Akupunktur uygulamasının detaylarını da anlatan Prof. Dr. Edizer; “Akupunkturda iğnelerin hepsinin özel yerleşim yerleri var. Örneğin Türk Uygur heykellerinde 3.000 nokta var. 850’si hakkında kesin bilgi sahibiyiz. Ancak diğer noktalar hakkında henüz araştırma aşamasındayız. Vücuttaki 12 organı kasteder akupunktur. Bu meridyenler üzerinden tedavi sürdürülür. Meridyenlerin içinde enerji kanalları bulunur. Bunun bulunuşu ise ilginç. Bir bilim adamı tam akupunktur noktasına Çin Mürekkebi enjekte ediyor. Mürekkebin yürüdüğünü görüyor. Başka bir noktaya enjekteye ediyor. Mürekkep yürümüyor. Bunun üzerine çalışmalar başlıyor” dedi.

Akupunktur kimlere uygulanmaz?

Akupunktur uygulanabilecek hastalıkların listesi çok uzun o yüzden uygulanmayacaklara bakmak lazım diyen Edizer; “Kanser hastalarında Onkoloji’ye destek olarak kullandığımız çok yöntem var. Ancak tek başına akupunktur kanseri tedavi etmez. İstismar konusu sıkıntılı. Bu işin uzmanı var. Bu işi onlar yürütmeli. Peki hangi hastalıklara iyi gelir? Akciğer hastalıkları başta gelir, alerjiler, astım, dolaşım bozuklukları, kalp ritim bozuklukları, kansızlık, mide ve bağırsak problemleri, spor ve omurga yaralanmaları, bel ve boyun fıtıkları gibi birçok hastalığın tedavisinde Geleneksel Tamamlayıcı Tıp yöntemlerini kullanabiliyoruz” ifadelerini kullandı.

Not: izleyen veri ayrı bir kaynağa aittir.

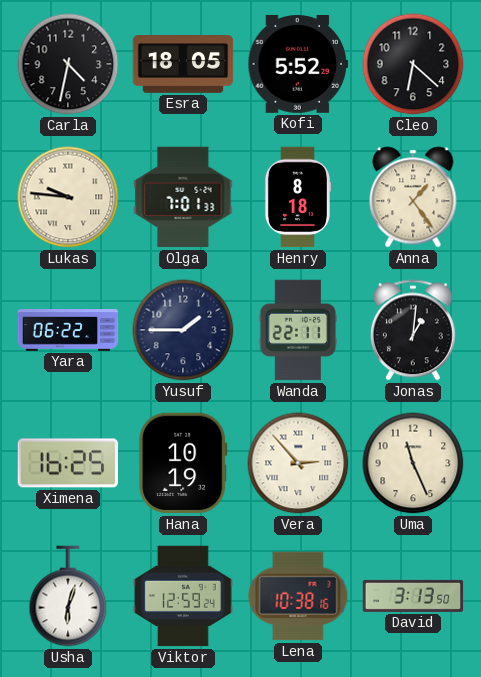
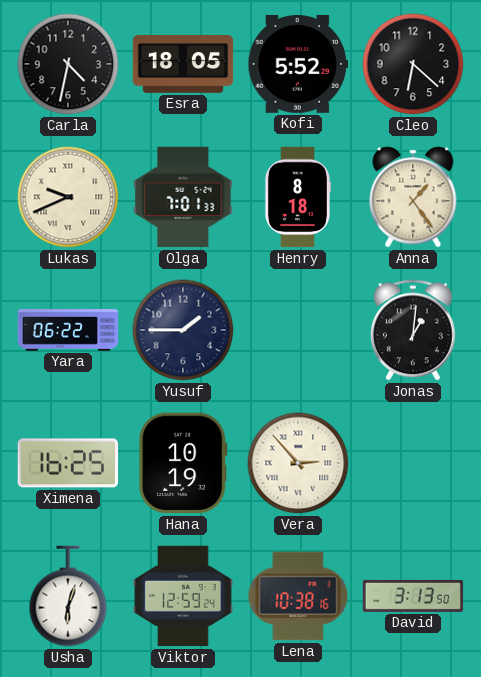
Lukas: 9:46 -> 9:41
Wanda: 22:11 -> none
Uma: 11:26 -> none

“Etkisi 7-8 seans sonra görülmeye başlar”

Prof. Dr. Edizer; “Hastanın yaşı, hastalığın ağırlığı, yeme içme şekli, psikolojik stresi yüksek ise sonuç değişmeyebilir. Ancak etkili olması için çalışmaya devam ediyoruz. 7-8 seans sonrası da etkisini almaya başlarız. İşlem için yarım saat yeterli. Akupunktur tedavisinde acı olmaz. Çok nadir bir sinire denk gelmemiz durumunda hafif bir acı hissedilebilir. Lazer akupunktur kullandığımız durumlarda oluyor. Uygulamalarımda özellikle gece altını ıslatan çocuklarda da çok etkili olduğunu gördüm” dedi.


Akupunktur kilo verdirir mi?

Prof. Dr. Edizer; “Aç kalan yanımızı yemekle doldurmaya çalışıyoruz. Sevgi, para, tatil açlığı gibi çoğaltılabilir. Yemeğin yerine neyi koyduğunuz önemli. Bunları tespit edip tedaviye başlıyoruz ve zayıflıyoruz. 12-15 seanslık bir uygulamaya ihtiyacımız oluyor. Tabii sadece akupunktur değil. Yeme, içme ve spor önemli. Yaşam şekline de zaman zaman müdahale ediyorum. Gerekirse başka yöntemleri de çalışmaya ekleyebiliyoruz” dedi.


“Üst solunum yolu hastalıklarında artış var”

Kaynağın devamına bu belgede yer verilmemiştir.